LA FELICIDAD ES UNA CAJA DE CAMPURRIANAS

Hay días que, con el amanecer, se levanta un viento endemoniado, eso ya debería ser señal suficiente para saber que todo va a salir torcido, como si el vendaval fuera capaz de tumbar todo a su paso, aunque no hayan emitido alerta de colores en los partes meteorológicos.

Antes de las ocho de la mañana a una compañera la deja tirada el coche, las otras dos han dormido poco, los ordenadores van a pedales y las neuronas del resto de plantilla ni a eso.

De pronto, en el cerebro se enciende una palabra con luces de neón: «CAMPURRIANAS».

Eres incapaz de pensar en otra cosa; al poco rato se convierte en una obsesión colectiva, una tabla de salvación en medio del inminente naufragio. Empleáis el descanso en correr a supermercados buscando esa boya que os ancle en la tormenta; pero el dichoso viento, que no tiene intención de ceder, parece haber arrastrado consigo todas las existencias de estanterías y almacenes.
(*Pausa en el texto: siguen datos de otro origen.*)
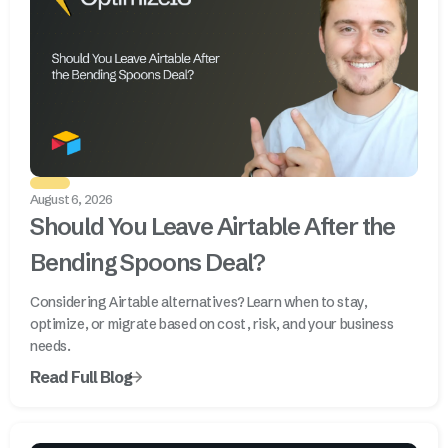
August 6, 2026
Should You Leave Airtable After the
Bending Spoons Deal?
Considering Airtable alternatives? Learn when to stay,
optimize, or migrate based on cost, risk, and your business
needs.
Read Full Blog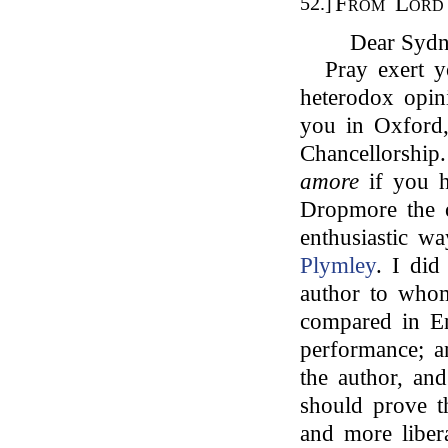
From Lord 
52.]
Dear Sydn
Pray exert y
heterodox opin
you in Oxford
Chancellorship
amore
if you h
Dropmore the 
enthusiastic w
Plymley
. I did
author to who
compared in Eng
performance; a
the author, and
should prove t
and more liber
La urgencia se hace fuerte con la frustración y entonces comienzan la búsqueda por Internet, la idea de pedir la catalogación de esas galletas en concreto como Patrimonio de la Humanidad por la UNESCO, incluso postear el antojo en Instagram por si los fabricantes tienen a bien obsequiaros con una caja, que, en cualquier caso, llegaría demasiado tarde para salvar el día.
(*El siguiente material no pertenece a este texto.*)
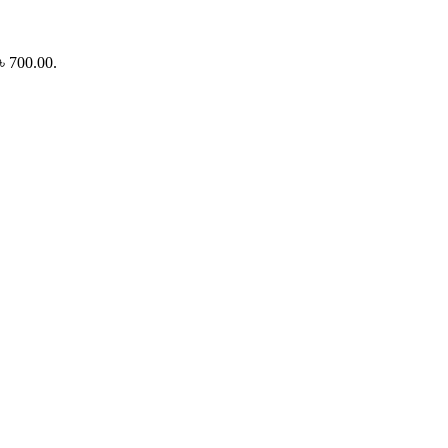
 ৳ 700.00.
Os dais por vencidos, el viento no para. A la mañana siguiente rola de poniente a levante y esa nueva orientación benigna trae consigo todo lo arrastrado el día anterior empezando por las galletas que emergen en estanterías y almacenes como setas en otoño y, solo saber que hay Campurrianas en un cajón, basta para ser felices.